● EXTRACTED DATA
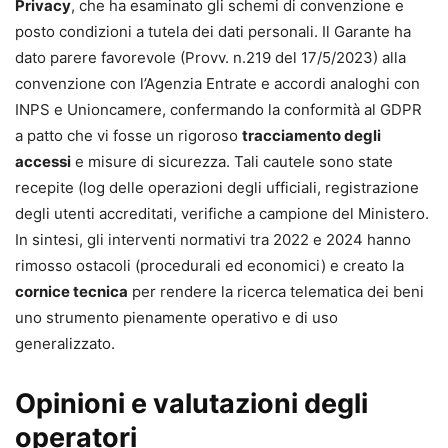
Privacy
, che ha esaminato gli schemi di convenzione e
posto condizioni a tutela dei dati personali. Il Garante ha
dato parere favorevole (Provv. n.219 del 17/5/2023) alla
convenzione con l’Agenzia Entrate e accordi analoghi con
INPS e Unioncamere, confermando la conformità al GDPR
a patto che vi fosse un rigoroso
tracciamento degli
accessi
e misure di sicurezza. Tali cautele sono state
recepite (log delle operazioni degli ufficiali, registrazione
degli utenti accreditati, verifiche a campione del Ministero.
In sintesi, gli interventi normativi tra 2022 e 2024 hanno
rimosso ostacoli (procedurali ed economici) e creato la
cornice tecnica
per rendere la ricerca telematica dei beni
uno strumento pienamente operativo e di uso
generalizzato.
Opinioni e valutazioni degli
operatori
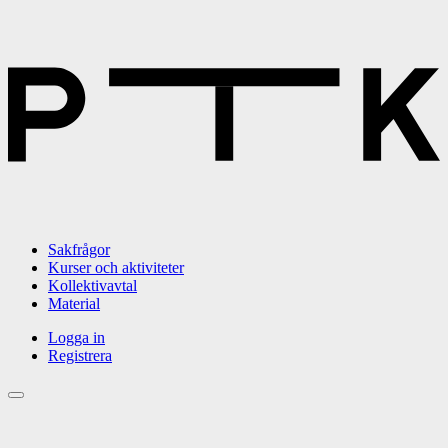
Sakfrågor
Kurser och aktiviteter
Kollektivavtal
Material
Logga in
Registrera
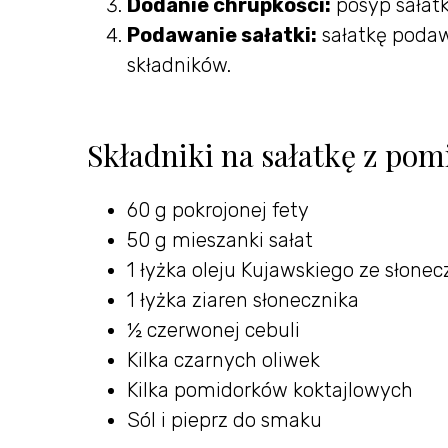
Dodanie chrupkości:
posyp sałatk
Podawanie sałatki:
sałatkę podaw
składników.
Składniki na sałatkę z pom
60 g pokrojonej fety
50 g mieszanki sałat
1 łyżka oleju Kujawskiego ze słone
1 łyżka ziaren słonecznika
½ czerwonej cebuli
Kilka czarnych oliwek
Kilka pomidorków koktajlowych
Sól i pieprz do smaku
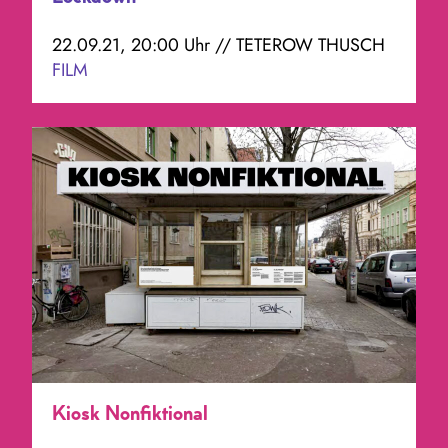
22.09.21, 20:00 Uhr // TETEROW THUSCH
FILM
Kiosk Nonfiktional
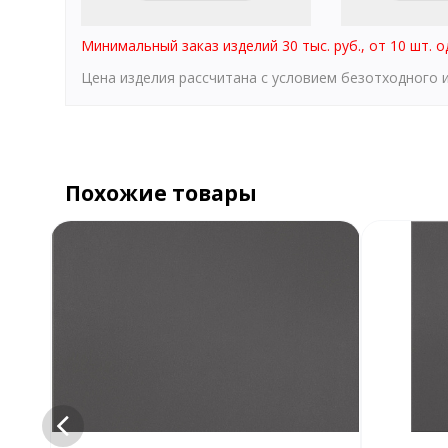
Минимальный заказ изделий 30 тыс. руб., от 10 шт. о
Цена изделия рассчитана с условием безотходного
Похожие товары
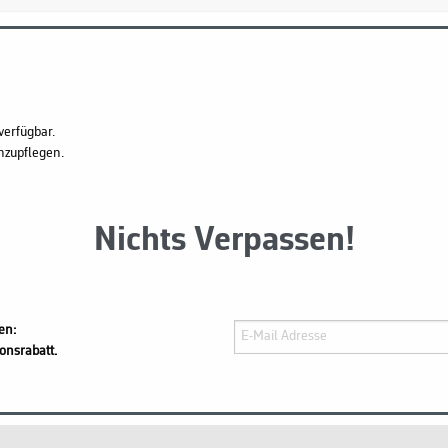
verfügbar.
hzupflegen.
Nichts Verpassen!
en:
onsrabatt.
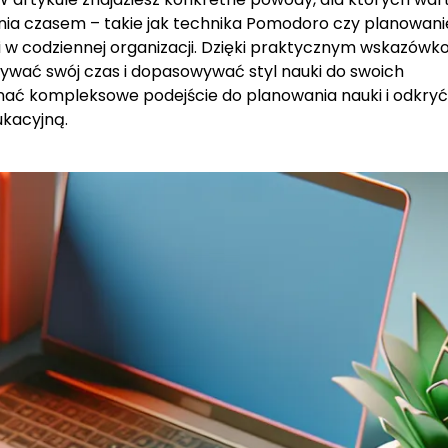
a czasem – takie jak technika Pomodoro czy planowani
Ci w codziennej organizacji. Dzięki praktycznym wskazów
tywać swój czas i dopasowywać styl nauki do swoich
znać kompleksowe podejście do planowania nauki i odkryć
ukacyjną.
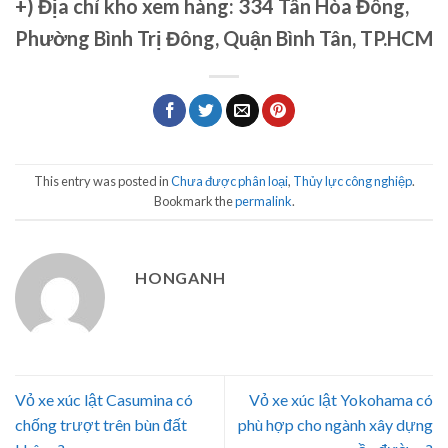
+)
Địa chỉ kho xem hàng: 334 Tân Hòa Đông,
Phường Bình Trị Đông, Quận Bình Tân, TP.HCM
This entry was posted in
Chưa được phân loại
,
Thủy lực công nghiệp
.
Bookmark the
permalink
.
HONGANH
Vỏ xe xúc lật Casumina có
Vỏ xe xúc lật Yokohama có
chống trượt trên bùn đất
phù hợp cho ngành xây dựng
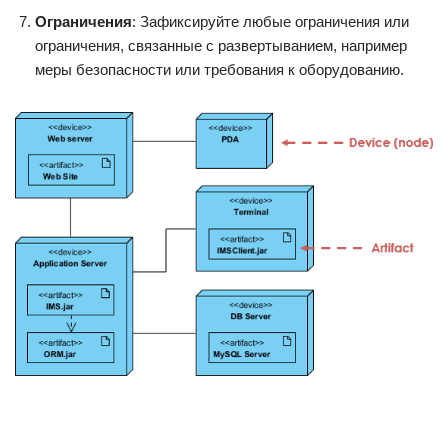
Ограничения
: Зафиксируйте любые ограничения или
ограничения, связанные с развертыванием, например
меры безопасности или требования к оборудованию.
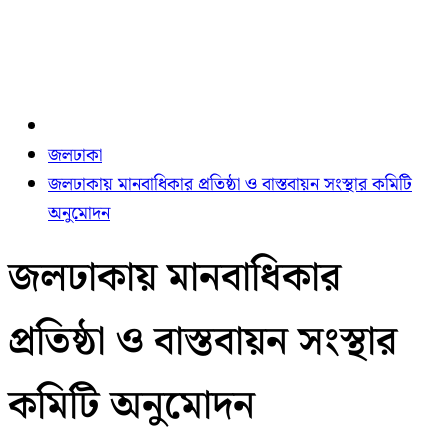
জলঢাকা
জলঢাকায় মানবাধিকার প্রতিষ্ঠা ও বাস্তবায়ন সংস্থার কমিটি
অনুমোদন
জলঢাকায় মানবাধিকার
প্রতিষ্ঠা ও বাস্তবায়ন সংস্থার
কমিটি অনুমোদন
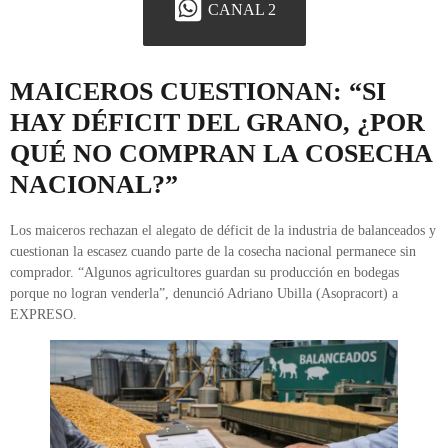
CANAL 2
MAICEROS CUESTIONAN: “SI
HAY DÉFICIT DEL GRANO, ¿POR
QUÉ NO COMPRAN LA COSECHA
NACIONAL?”
Los maiceros rechazan el alegato de déficit de la industria de balanceados y
cuestionan la escasez cuando parte de la cosecha nacional permanece sin
comprador. “Algunos agricultores guardan su producción en bodegas
porque no logran venderla”, denunció Adriano Ubilla (Asopracort) a
EXPRESO.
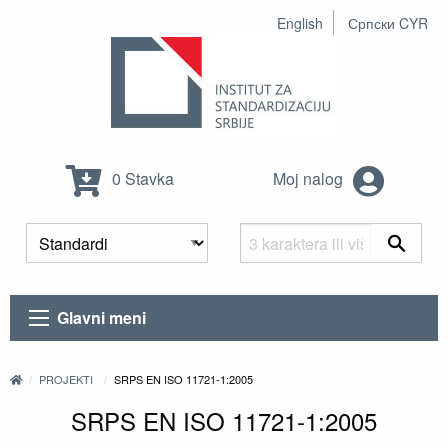
English
Српски CYR
0 Stavka
Moj nalog
Glavni meni
PROJEKTI
SRPS EN ISO 11721-1:2005
SRPS EN ISO 11721-1:2005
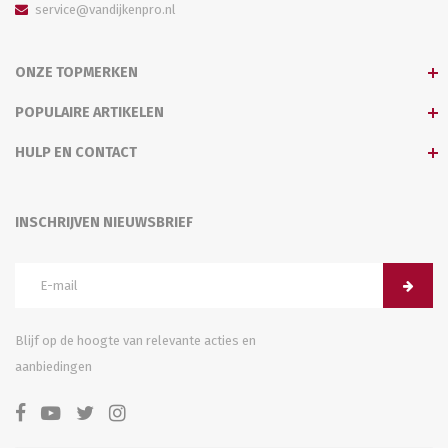
service@vandijkenpro.nl
ONZE TOPMERKEN
POPULAIRE ARTIKELEN
HULP EN CONTACT
INSCHRIJVEN NIEUWSBRIEF
Blijf op de hoogte van relevante acties en
aanbiedingen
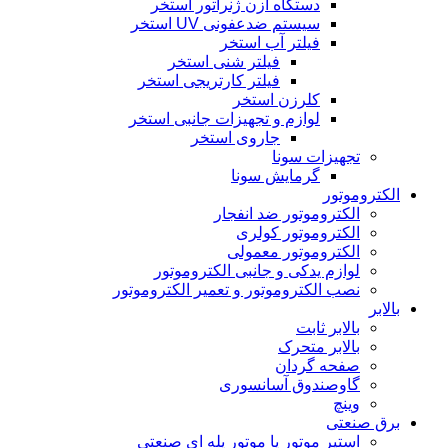
دستگاه ازن ژنراتور استخر
سیستم ضدعفونی UV استخر
فیلتر آب استخر
فیلتر شنی استخر
فیلتر کارتریجی استخر
کلرزن استخر
لوازم و تجهیزات جانبی استخر
جاروی استخر
تجهیزات سونا
گرمایش سونا
الکتروموتور
الکتروموتور ضد انفجار
الکتروموتور کولری
الکتروموتور معمولی
لوازم یدکی و جانبی الکتروموتور
نصب الکتروموتور و تعمیر الکتروموتور
بالابر
بالابر ثابت
بالابر متحرک
صفحه گردان
گاوصندوق آسانسوری
وینچ
برق صنعتی
استپر موتور یا موتور پله ای صنعتی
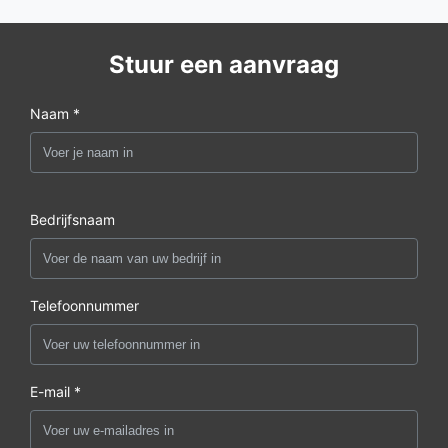
Stuur een aanvraag
Naam *
Bedrijfsnaam
Telefoonnummer
E-mail *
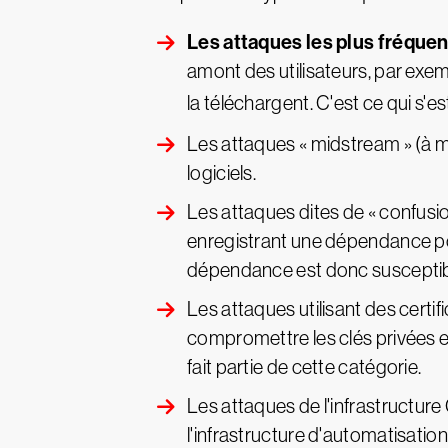
Les attaques les plus fréquen
amont des utilisateurs, par exemp
la téléchargent. C'est ce qui s'est
Les attaques « midstream » (à m
logiciels.
Les attaques dites de « confusi
enregistrant une dépendance por
dépendance est donc susceptible 
Les attaques utilisant des certi
compromettre les clés privées em
fait partie de cette catégorie.
Les attaques de l'infrastructure 
l'infrastructure d'automatisati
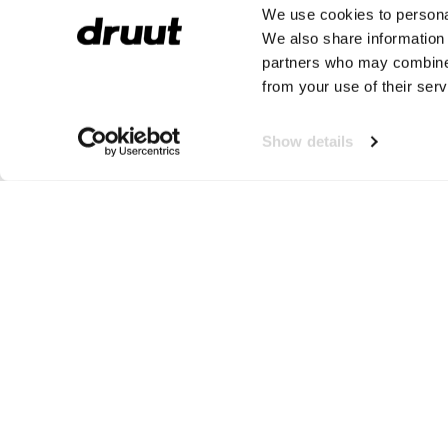
We use cookies to personal
We also share information 
partners who may combine i
from your use of their serv
Show details
Spirale
Spirale staat bekend om haar grote assortiment met kwalita
Spirale heeft laarzen voor elk moment, in de regen, tijdens we
bestellen bij Druut.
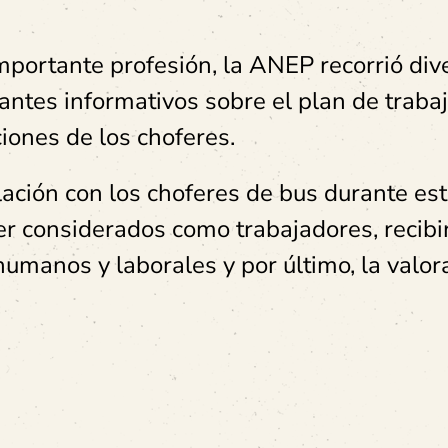
importante profesión, la ANEP recorrió div
ntes informativos sobre el plan de traba
iones de los choferes.
lación con los choferes de bus durante es
ser considerados como trabajadores, recibi
humanos y laborales y por último, la valor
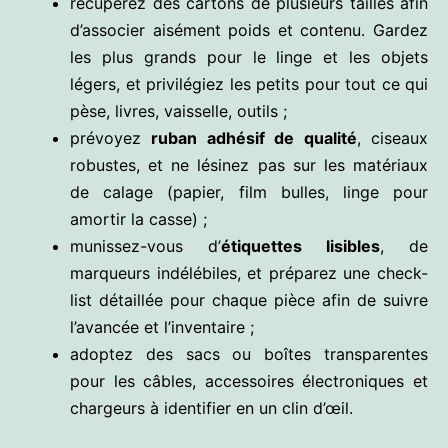
récupérez des cartons de plusieurs tailles afin
d’associer aisément poids et contenu. Gardez
les plus grands pour le linge et les objets
légers, et privilégiez les petits pour tout ce qui
pèse, livres, vaisselle, outils ;
prévoyez
ruban adhésif de qualité
, ciseaux
robustes, et ne lésinez pas sur les matériaux
de calage (papier, film bulles, linge pour
amortir la casse) ;
munissez-vous d’
étiquettes lisibles
, de
marqueurs indélébiles, et préparez une check-
list détaillée pour chaque pièce afin de suivre
l’avancée et l’inventaire ;
adoptez des sacs ou boîtes transparentes
pour les câbles, accessoires électroniques et
chargeurs à identifier en un clin d’œil.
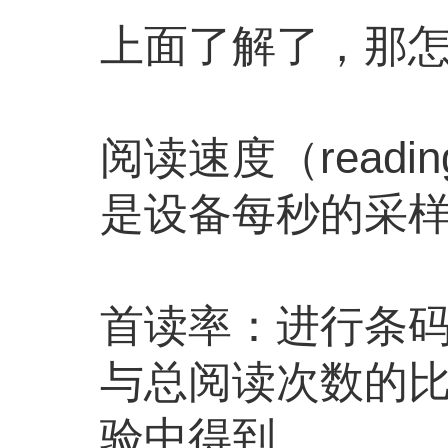
上面了解了，那
阅读速度（readi
是设备每秒的
首读率：进行条
与总阅读次数的比
验中得到。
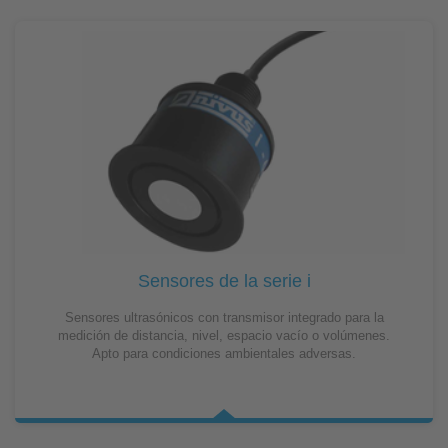
Sensores de la serie i
Sensores ultrasónicos con transmisor integrado para la
medición de distancia, nivel, espacio vacío o volúmenes.
Apto para condiciones ambientales adversas.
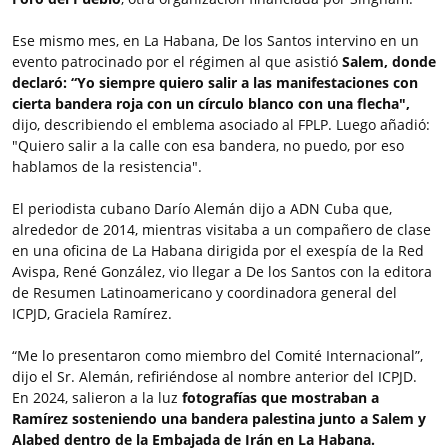
Ese mismo mes, en La Habana, De los Santos intervino en un
evento patrocinado por el régimen al que asistió
Salem, donde
declaró: “Yo siempre quiero salir a las manifestaciones con
cierta bandera roja con un círculo blanco con una flecha",
dijo, describiendo el emblema asociado al FPLP. Luego añadió:
"Quiero salir a la calle con esa bandera, no puedo, por eso
hablamos de la resistencia".
El periodista cubano Darío Alemán dijo a ADN Cuba que,
alrededor de 2014, mientras visitaba a un compañero de clase
en una oficina de La Habana dirigida por el exespía de la Red
Avispa, René González, vio llegar a De los Santos con la editora
de Resumen Latinoamericano y coordinadora general del
ICPJD, Graciela Ramírez.
“Me lo presentaron como miembro del Comité Internacional”,
dijo el Sr. Alemán, refiriéndose al nombre anterior del ICPJD.
En 2024, salieron a la luz
fotografías que mostraban a
Ramírez sosteniendo una bandera palestina junto a Salem y
Alabed dentro de la Embajada de Irán en La Habana.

● WHAT THE TASK REQUIRES
In the records above, count the lines holding the word "bandera"; give only that number.

● EXERCISE SOLUTION
3